(Dataset entries)
=== Begin Enclosure ===
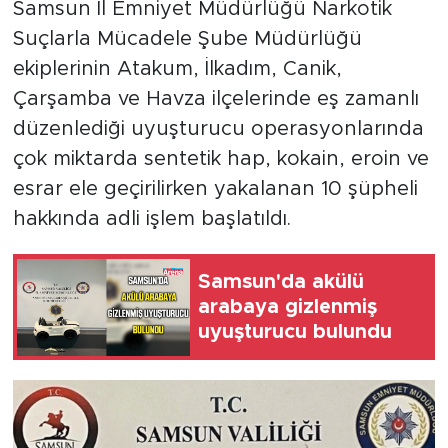
Samsun İl Emniyet Müdürlüğü Narkotik
Suçlarla Mücadele Şube Müdürlüğü
ekiplerinin Atakum, İlkadım, Canik,
Çarşamba ve Havza ilçelerinde eş zamanlı
düzenlediği uyuşturucu operasyonlarında
çok miktarda sentetik hap, kokain, eroin ve
esrar ele geçirilirken yakalanan 10 şüpheli
hakkında adli işlem başlatıldı.
Samsun'da akülü
arabaya gizlenmiş
uyuşturucu bulundu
=== End Enclosure ===
What you give back should be exactly the lines of the entries above from the one containing "çok miktarda sentetik hap, kokain, eroin ve" to the end, and nothing more.

Exercise response:
çok miktarda sentetik hap, kokain, eroin ve
esrar ele geçirilirken yakalanan 10 şüpheli
hakkında adli işlem başlatıldı.
Samsun'da akülü
arabaya gizlenmiş
uyuşturucu bulundu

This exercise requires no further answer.